**Exercise directions**
The records that follow are to be reproduced verbatim.

Document layout analysis data
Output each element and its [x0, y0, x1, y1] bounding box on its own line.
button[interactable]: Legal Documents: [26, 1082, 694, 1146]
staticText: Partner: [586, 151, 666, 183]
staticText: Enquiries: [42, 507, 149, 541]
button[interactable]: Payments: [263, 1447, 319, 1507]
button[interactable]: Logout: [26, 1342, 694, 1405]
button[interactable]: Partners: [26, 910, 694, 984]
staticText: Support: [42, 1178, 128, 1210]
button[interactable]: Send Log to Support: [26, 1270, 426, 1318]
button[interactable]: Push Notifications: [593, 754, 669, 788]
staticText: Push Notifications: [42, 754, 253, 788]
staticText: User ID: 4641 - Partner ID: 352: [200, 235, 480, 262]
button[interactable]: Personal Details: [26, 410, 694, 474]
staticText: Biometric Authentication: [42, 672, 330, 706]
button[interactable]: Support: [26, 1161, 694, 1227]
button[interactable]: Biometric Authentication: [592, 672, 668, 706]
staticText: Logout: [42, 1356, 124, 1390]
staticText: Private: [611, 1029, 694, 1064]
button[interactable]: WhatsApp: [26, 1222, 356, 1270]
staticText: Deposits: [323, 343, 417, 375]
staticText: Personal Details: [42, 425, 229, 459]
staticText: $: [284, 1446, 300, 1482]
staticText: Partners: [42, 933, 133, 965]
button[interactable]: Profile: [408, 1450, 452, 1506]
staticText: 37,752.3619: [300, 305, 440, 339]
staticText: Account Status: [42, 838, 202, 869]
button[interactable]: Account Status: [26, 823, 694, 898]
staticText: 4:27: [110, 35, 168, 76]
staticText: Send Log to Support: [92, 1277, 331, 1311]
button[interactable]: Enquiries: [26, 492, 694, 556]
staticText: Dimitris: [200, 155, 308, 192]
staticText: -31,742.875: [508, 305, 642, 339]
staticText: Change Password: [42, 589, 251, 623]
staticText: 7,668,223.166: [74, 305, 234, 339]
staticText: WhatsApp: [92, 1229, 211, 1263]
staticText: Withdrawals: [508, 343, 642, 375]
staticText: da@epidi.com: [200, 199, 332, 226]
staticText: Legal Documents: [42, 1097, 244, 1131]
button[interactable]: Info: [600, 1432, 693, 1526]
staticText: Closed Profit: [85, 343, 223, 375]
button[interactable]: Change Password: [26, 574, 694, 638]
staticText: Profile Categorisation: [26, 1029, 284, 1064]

**Written answer**
Output each element and its [x0, y0, x1, y1] bounding box on its own line.
button[interactable]: Legal Documents: [26, 1082, 694, 1146]
staticText: Partner: [586, 151, 666, 183]
staticText: Enquiries: [42, 507, 149, 541]
button[interactable]: Payments: [263, 1447, 319, 1507]
button[interactable]: Logout: [26, 1342, 694, 1405]
button[interactable]: Partners: [26, 910, 694, 984]
staticText: Support: [42, 1178, 128, 1210]
button[interactable]: Send Log to Support: [26, 1270, 426, 1318]
button[interactable]: Push Notifications: [593, 754, 669, 788]
staticText: Push Notifications: [42, 754, 253, 788]
staticText: User ID: 4641 - Partner ID: 352: [200, 235, 480, 262]
button[interactable]: Personal Details: [26, 410, 694, 474]
staticText: Biometric Authentication: [42, 672, 330, 706]
button[interactable]: Support: [26, 1161, 694, 1227]
button[interactable]: Biometric Authentication: [592, 672, 668, 706]
staticText: Logout: [42, 1356, 124, 1390]
staticText: Private: [611, 1029, 694, 1064]
button[interactable]: WhatsApp: [26, 1222, 356, 1270]
staticText: Deposits: [323, 343, 417, 375]
staticText: Personal Details: [42, 425, 229, 459]
staticText: $: [284, 1446, 300, 1482]
staticText: Partners: [42, 933, 133, 965]
button[interactable]: Profile: [408, 1450, 452, 1506]
staticText: 37,752.3619: [300, 305, 440, 339]
staticText: Account Status: [42, 838, 202, 869]
button[interactable]: Account Status: [26, 823, 694, 898]
staticText: 4:27: [110, 35, 168, 76]
staticText: Send Log to Support: [92, 1277, 331, 1311]
button[interactable]: Enquiries: [26, 492, 694, 556]
staticText: Dimitris: [200, 155, 308, 192]
staticText: -31,742.875: [508, 305, 642, 339]
staticText: Change Password: [42, 589, 251, 623]
staticText: 7,668,223.166: [74, 305, 234, 339]
staticText: WhatsApp: [92, 1229, 211, 1263]
staticText: Withdrawals: [508, 343, 642, 375]
staticText: da@epidi.com: [200, 199, 332, 226]
staticText: Legal Documents: [42, 1097, 244, 1131]
button[interactable]: Info: [600, 1432, 693, 1526]
staticText: Closed Profit: [85, 343, 223, 375]
button[interactable]: Change Password: [26, 574, 694, 638]
staticText: Profile Categorisation: [26, 1029, 284, 1064]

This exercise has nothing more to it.